Since we've changed the `descriptive_name` parameter, it's helpful to
delete the `.json` and `chk_.csv` files with the old name, "template",
before proceeding (if you set a proper descriptive name in the first
place, you would not need to delete anything). With the name updated,
awaaaay we knit!

And with just 2 clicks, we've pulled our most recent IPUMS USA data
DIRECTLY into our Rproj! (I really can't overstate how cool this feature
is). You'll notice there's some basic descriptive information included
by default. Feel free to replace these as you develop your analyses.

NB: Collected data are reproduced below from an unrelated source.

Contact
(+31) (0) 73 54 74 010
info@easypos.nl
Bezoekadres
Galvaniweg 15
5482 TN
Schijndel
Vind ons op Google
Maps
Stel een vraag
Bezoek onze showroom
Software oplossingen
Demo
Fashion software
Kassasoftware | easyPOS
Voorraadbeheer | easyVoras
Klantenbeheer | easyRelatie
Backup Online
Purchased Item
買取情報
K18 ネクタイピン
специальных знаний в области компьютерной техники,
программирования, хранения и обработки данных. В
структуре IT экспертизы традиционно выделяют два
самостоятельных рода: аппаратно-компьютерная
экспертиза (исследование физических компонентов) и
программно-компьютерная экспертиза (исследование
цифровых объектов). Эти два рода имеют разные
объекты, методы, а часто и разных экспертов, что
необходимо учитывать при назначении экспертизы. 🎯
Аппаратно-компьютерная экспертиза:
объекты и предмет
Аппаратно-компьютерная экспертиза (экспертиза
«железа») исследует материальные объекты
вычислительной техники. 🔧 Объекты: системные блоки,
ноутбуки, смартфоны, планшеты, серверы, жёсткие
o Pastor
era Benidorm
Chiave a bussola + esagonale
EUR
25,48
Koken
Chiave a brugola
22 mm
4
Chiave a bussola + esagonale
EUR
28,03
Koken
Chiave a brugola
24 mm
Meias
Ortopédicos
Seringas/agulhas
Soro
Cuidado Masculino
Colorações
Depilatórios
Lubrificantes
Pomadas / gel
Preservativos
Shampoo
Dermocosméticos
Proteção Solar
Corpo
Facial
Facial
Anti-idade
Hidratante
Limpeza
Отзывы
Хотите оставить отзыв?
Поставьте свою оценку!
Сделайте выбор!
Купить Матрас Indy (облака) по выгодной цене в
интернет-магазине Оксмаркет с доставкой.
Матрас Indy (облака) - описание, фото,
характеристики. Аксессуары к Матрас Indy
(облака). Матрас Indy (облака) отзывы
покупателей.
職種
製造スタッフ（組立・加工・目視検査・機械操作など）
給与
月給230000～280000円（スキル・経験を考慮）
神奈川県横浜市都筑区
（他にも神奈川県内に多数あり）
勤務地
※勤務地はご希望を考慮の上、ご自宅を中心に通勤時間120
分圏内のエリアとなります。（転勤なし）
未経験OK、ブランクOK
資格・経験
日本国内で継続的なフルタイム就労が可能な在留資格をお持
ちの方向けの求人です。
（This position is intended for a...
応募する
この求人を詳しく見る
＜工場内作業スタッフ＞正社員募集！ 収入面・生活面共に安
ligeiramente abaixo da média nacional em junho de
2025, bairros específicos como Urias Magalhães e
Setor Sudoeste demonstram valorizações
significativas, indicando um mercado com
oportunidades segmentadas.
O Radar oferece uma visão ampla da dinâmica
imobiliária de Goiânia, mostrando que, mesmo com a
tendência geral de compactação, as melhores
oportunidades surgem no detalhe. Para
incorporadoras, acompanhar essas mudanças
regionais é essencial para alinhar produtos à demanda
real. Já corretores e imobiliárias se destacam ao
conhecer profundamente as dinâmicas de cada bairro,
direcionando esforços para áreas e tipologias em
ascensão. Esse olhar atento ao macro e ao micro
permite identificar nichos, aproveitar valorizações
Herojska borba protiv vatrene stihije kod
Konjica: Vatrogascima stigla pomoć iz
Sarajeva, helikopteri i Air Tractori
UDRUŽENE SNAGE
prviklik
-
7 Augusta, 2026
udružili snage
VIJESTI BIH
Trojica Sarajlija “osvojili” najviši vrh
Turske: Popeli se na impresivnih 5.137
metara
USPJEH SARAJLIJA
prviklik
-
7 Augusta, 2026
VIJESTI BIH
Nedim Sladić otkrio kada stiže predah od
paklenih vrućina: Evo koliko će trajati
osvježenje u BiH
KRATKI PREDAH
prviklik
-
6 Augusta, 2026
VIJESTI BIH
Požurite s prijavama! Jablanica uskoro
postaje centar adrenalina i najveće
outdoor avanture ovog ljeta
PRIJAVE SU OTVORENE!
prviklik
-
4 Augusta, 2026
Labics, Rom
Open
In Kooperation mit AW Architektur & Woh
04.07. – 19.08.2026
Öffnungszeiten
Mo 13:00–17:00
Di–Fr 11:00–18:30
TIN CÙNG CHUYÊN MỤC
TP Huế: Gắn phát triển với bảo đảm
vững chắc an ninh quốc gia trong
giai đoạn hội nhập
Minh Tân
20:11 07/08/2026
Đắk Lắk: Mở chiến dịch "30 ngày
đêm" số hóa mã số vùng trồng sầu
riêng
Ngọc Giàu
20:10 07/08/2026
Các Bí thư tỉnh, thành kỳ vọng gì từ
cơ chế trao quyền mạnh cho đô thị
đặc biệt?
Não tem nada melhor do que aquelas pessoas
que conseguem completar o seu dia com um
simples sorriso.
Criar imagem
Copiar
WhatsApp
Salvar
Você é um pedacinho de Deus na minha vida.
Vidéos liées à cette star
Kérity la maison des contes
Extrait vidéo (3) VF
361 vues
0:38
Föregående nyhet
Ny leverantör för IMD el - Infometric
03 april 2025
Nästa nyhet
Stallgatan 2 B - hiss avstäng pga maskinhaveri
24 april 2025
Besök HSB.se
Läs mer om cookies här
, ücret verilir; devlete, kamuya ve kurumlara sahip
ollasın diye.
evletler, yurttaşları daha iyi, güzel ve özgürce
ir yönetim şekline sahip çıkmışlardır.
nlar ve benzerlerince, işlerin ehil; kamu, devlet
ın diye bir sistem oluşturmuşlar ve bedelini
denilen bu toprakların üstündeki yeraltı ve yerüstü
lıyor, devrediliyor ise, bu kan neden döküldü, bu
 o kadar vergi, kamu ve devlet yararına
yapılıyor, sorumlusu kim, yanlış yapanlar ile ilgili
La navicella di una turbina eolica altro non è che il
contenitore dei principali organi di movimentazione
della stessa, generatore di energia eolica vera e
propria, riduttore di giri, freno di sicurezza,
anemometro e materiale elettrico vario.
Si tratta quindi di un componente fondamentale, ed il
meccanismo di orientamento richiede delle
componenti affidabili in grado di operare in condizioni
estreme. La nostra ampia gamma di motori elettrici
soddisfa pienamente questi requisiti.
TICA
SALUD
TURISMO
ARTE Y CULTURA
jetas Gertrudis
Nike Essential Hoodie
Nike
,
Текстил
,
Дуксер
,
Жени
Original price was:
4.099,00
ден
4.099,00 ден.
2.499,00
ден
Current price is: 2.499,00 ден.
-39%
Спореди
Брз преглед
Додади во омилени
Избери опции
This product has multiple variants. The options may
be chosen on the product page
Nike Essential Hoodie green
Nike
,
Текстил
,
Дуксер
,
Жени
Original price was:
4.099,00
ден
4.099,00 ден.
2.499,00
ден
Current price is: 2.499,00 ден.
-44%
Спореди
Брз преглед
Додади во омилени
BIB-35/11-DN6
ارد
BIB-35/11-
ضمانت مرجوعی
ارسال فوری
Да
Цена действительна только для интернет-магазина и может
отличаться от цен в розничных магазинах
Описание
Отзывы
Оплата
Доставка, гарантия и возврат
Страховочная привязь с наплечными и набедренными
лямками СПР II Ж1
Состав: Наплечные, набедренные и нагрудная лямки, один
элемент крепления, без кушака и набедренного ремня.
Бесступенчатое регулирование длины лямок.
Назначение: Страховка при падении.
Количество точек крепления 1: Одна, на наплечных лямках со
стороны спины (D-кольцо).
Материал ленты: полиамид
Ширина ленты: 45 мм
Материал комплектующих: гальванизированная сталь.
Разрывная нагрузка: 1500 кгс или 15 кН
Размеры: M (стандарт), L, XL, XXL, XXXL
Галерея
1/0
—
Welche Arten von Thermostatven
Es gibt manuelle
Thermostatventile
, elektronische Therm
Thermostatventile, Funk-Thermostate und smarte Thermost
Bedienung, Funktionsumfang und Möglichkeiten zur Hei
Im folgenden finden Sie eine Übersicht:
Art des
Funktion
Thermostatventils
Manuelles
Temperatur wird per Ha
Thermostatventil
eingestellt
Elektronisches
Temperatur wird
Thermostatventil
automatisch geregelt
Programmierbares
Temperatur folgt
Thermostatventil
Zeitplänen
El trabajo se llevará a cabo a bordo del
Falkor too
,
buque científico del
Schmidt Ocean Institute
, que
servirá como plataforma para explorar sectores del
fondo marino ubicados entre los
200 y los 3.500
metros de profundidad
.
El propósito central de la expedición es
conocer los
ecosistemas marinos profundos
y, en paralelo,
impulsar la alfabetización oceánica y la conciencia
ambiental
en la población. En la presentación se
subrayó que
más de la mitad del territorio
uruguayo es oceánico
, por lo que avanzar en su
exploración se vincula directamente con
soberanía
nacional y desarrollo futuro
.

```{r,fig.show="hold", out.width="50%"}


knitr::include_graphics(file.path("Images","open4a.png"))

knitr::include_graphics(file.path("Images","open4.png"))

```

From here, we can fill out the remainder of the `RRR` with whatever
analysis we'd like such as plotting migration rates over time. To check
out the full features of the `RRR`, be sure to check out
[github.com/ipums/simple-api-shiny-app](https://github.com/ipums/simple-api-shiny-app).
Clone the repo to try out the interactive tabset .HTML report for
yourself. Or check out the [pre-rendered
version](https://github.com/ipums/simple-api-shiny-app/blob/main/prcs_migration_ex.html),
though many features such as code-folding are not available in this
version.

```{r,fig.show="hold", out.width="50%"}

knitr::include_graphics(file.path("Images","mig1.png"))

```

```{r,fig.show="hold", out.width="50%"}

knitr::include_graphics(file.path("Images","mig2.png"))
knitr::include_graphics(file.path("Images","mig3.png"))
knitr::include_graphics(file.path("Images","mig4.png"))

```

This template is very much in beta, so be sure to **share your
feedback** by emailing us at
[ipums+cran\@umn.edu](mailto:ipums+cran@umn.edu){.email} or [creating an
issue on GitHub](https://github.com/ipums/ipumsr/issues). As an
even-more-beta-bonus, we've included a simple Shiny App: the [Variable
Variation Value Viewer
(VVVV)](https://github.com/ipums/simple-api-shiny-app/VVVV), which uses
these functions in a similar way to create a self-compiling web-app.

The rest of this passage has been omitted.